Week 5 Clogs and Bomments

Hey all,

So, by now I’m guessing you have all lived through the exam? I hope it went ok. Although, to be fair, you probably haven’t had time to think about it because you’re hurriedly revising for the next lot. Good luck! You can dooooo it!

So some feedback from this last set of blogs and comments.  Read some super interesting blogs this week – the power of water memory (!) thanks to psuc0e, the complex scope that psychology covers and how we begin to measure abstract concepts such as mind, love etc (props to blc25).  Theundergradpsychologist wrote a great blog on psychology and the entertainment industry – how come they’re allowed to do things that ethically, we, as psychologists, can’t touch?

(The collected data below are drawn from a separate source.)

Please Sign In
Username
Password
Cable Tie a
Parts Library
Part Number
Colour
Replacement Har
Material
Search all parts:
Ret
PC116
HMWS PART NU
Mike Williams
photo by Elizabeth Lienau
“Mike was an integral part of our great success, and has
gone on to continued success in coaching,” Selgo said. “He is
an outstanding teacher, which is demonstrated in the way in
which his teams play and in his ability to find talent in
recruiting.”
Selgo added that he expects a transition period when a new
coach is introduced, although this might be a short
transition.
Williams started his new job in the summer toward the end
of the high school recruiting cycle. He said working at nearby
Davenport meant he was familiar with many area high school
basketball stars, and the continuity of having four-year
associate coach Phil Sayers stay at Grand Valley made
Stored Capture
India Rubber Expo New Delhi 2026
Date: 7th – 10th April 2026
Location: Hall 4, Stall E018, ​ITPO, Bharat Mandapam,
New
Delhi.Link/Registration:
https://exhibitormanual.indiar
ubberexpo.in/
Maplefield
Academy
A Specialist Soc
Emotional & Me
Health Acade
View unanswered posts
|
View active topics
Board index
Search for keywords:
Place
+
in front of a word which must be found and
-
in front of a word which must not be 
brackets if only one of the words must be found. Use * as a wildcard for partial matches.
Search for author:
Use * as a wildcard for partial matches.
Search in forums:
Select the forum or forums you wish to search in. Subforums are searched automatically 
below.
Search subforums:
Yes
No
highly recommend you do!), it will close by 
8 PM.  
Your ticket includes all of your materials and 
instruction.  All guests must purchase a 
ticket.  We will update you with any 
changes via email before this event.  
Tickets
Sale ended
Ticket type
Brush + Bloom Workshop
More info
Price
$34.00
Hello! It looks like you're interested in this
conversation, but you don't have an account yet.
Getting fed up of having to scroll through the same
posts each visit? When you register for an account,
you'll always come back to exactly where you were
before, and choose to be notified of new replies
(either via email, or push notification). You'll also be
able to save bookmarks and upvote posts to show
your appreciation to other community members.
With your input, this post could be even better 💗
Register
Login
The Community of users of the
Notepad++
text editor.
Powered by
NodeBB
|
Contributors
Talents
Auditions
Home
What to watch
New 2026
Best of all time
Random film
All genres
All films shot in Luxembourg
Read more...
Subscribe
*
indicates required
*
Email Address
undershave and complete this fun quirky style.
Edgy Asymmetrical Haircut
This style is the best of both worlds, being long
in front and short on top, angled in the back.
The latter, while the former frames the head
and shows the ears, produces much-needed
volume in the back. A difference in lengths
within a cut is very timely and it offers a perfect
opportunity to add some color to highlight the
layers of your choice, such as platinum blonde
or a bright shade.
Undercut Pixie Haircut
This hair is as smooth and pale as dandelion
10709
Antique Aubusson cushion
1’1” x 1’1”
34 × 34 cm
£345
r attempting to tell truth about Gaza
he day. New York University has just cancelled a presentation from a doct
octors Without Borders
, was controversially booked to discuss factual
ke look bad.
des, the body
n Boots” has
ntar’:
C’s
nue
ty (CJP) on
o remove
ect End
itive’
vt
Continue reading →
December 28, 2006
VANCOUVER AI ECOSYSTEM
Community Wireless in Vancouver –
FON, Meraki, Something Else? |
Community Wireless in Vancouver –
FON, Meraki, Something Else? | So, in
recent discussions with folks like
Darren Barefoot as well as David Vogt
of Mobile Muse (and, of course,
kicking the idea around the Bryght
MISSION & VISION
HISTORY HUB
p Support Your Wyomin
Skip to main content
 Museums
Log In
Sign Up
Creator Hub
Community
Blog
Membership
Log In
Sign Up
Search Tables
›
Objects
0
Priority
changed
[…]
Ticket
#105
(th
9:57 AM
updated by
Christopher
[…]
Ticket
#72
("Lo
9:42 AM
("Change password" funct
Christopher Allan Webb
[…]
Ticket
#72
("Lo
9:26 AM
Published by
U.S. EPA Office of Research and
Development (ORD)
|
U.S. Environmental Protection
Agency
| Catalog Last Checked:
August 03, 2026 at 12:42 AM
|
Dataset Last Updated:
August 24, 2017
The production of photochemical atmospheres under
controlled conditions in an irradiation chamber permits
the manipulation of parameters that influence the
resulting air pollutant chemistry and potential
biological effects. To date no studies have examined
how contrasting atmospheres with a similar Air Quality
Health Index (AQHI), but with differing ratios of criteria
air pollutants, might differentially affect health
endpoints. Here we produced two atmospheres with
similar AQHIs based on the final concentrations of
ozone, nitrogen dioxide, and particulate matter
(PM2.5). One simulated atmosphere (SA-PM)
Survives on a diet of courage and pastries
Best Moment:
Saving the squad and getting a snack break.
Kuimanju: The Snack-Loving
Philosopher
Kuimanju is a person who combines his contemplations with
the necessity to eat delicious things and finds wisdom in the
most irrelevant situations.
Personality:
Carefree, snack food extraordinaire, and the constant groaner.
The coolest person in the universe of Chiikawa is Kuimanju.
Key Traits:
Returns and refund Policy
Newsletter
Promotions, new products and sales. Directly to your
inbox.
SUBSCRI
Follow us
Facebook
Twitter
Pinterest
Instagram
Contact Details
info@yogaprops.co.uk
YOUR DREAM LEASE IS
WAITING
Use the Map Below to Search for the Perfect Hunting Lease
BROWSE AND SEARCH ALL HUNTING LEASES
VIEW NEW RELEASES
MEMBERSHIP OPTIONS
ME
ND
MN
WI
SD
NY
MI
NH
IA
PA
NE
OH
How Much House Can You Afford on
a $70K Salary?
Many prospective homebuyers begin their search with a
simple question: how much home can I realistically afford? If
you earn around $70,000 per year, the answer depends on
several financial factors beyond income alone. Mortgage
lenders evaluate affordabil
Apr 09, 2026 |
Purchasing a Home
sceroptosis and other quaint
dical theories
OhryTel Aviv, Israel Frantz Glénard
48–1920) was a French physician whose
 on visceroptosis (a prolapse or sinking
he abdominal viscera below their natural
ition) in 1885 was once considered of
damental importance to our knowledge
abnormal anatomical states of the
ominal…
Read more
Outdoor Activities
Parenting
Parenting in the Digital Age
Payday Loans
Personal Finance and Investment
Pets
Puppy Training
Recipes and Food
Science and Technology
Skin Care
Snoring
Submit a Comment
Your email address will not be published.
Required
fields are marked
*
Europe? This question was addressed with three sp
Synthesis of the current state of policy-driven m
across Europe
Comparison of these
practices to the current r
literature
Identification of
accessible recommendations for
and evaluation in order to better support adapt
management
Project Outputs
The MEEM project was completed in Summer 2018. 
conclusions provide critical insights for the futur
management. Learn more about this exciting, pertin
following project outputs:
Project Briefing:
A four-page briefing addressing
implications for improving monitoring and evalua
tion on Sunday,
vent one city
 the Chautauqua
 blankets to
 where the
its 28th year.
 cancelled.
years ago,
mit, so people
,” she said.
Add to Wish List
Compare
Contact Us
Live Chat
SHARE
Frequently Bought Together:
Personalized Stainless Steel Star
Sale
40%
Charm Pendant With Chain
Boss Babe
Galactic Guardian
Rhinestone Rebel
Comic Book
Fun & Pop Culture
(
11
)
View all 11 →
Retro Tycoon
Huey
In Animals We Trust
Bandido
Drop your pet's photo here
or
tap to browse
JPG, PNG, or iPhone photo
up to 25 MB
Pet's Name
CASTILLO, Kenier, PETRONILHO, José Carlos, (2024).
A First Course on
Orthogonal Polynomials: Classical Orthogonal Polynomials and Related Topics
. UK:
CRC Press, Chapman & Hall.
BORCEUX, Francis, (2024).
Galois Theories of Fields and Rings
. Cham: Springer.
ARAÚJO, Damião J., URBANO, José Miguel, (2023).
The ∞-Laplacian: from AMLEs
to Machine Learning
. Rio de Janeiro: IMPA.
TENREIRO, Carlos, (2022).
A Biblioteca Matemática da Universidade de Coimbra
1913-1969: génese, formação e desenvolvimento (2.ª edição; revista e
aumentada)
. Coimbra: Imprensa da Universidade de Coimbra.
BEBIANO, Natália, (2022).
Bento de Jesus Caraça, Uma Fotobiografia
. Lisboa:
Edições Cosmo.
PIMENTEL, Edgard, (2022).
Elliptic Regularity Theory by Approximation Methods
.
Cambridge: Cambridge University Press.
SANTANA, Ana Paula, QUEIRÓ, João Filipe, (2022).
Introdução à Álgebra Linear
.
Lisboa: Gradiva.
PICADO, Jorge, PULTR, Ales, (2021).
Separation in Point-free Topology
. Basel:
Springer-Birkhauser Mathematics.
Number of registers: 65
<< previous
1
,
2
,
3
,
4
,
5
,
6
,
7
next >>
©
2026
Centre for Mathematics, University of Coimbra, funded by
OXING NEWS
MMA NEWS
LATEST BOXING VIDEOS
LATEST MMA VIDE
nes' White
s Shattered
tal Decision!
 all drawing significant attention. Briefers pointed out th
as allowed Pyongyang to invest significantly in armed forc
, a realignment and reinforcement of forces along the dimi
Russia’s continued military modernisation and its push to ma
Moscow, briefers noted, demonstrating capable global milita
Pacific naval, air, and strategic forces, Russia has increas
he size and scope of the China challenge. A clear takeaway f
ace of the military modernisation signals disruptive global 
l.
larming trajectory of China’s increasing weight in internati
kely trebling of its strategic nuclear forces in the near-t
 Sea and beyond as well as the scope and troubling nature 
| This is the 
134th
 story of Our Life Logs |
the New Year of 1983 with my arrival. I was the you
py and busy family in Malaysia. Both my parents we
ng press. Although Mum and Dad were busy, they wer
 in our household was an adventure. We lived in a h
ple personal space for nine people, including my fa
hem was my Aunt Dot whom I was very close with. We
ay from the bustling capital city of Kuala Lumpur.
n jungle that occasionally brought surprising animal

There was wild discussion and debate about correlation and causation – loads of folks were having a piece of that pie and some really interesting questions arose. Some peeps to attribute good questions to are: secretdiaryofapsychstudent, rgjblog, psud6d.
And of course all the commenters – if I mention you all, my blog will just end up being a list. Some things that stood out were the idea that IN NO WAY, OVER MY DEAD BODY, could correlation EVERRRRR imply causation. I see where this is coming from and I think that this is drilled into you from an early statistical age and it is clear to see why – as many of these blogs mention, results gained from correlational studies are often grossly misinterpreted. However, a little food for thought – what if the correlational-ness of a study is actually about the experimental design as opposed to just the plain old statistics? If I run a study and manipulate a variable… for example, I am measuring happiness and looking at the effects of chocolate, sunshine and red wine on happiness – so I get a bunch of peeps/participants together, give them different amounts of chocolate, sunshine and red wine and then measure their overall happiness on the Thandi’s Happiness Scale (Gilder, 2012) and then correlate the amount of chocolate (preferably Toblerone!) on their happiness – if I have carefully controlled extraneous variables etc and, experimentally, I am fairly certain that the amount of chocolate is the only thing that’s changed, if there is a strong positive correlation (which of course there would be, duh?!) this might suggest causality. However, if I run a correlational study, and get peeps/participants to report how much chocolate, sunshine and red wine they get and then correlate that to their happiness score – I’ll see a relationship but, due to the design of my study, I can’t tell anything about causality because I’m not controlling for anything… Everyone with me? Any noodles particularly baked? We can talk about this a bit more in class if you like. We touched on something fairly similar last semester when we looked at regression – we used independent variables as predictors and looked at whether they had an effect on the dependent variable (this was the BART balloons analysis we did if your mind is drawing blanks!) – for shits and giggles, we also split the IVs into high, medium and low and ran ANOVAs on the data to see what it showed us – not much different really but when you split your IVs into different groups like that, you lose a bunch of the variance… The moral of this tale, is that it is crucial to make sure you are doing the best analysis for your experimental design. Design and statistics are NOT mutually exclusive. Far from it…

While I’m still on the topic – I was asked a question about correlation that I would like to hear your opinions/thoughts on – we know that correlation doesn’t necessarily imply causality but does causality imply correlation? Answers, thoughts etc in the comments please! I think it’s a great question.

Moving swiftly along – some great blogs to look out for – psuc5d who talks about multiple comparisons and a dead fish (incidentally, also a blogger of the week! Whoop!), psucc6 who provides great insight into informed consent, psud00 writes a great blog about the placebo effect, psycho4stats discusses ‘approaching significance’, samstats talks about basic and applied research and how they are seen when it comes to funding, ksgs talks effect size, statsjamps differentiates null and alternate hypotheses, and psuc1a (other blogger of the week!) talks clinical equipoise which is a fascinating topic – particularly for those of you interested in pursuing clinical psychology. It’s a blog what makes you think and those are always good!

So team, another good session of blogs. Well done. Some tips – if, and I wouldn’t presume that anyone would EVER do this – you are taking information from Wikipedia, please try and put it in your own words… It is a dead giveaway when, in your text, you include the hyperlinks…

I’m still seeing blogs that are far too descriptive – I am looking for your thought and argument – as I said before, it’s great to use this as a tool to revise stuff you’re not sure of but you really need to add a critical element to your discussion.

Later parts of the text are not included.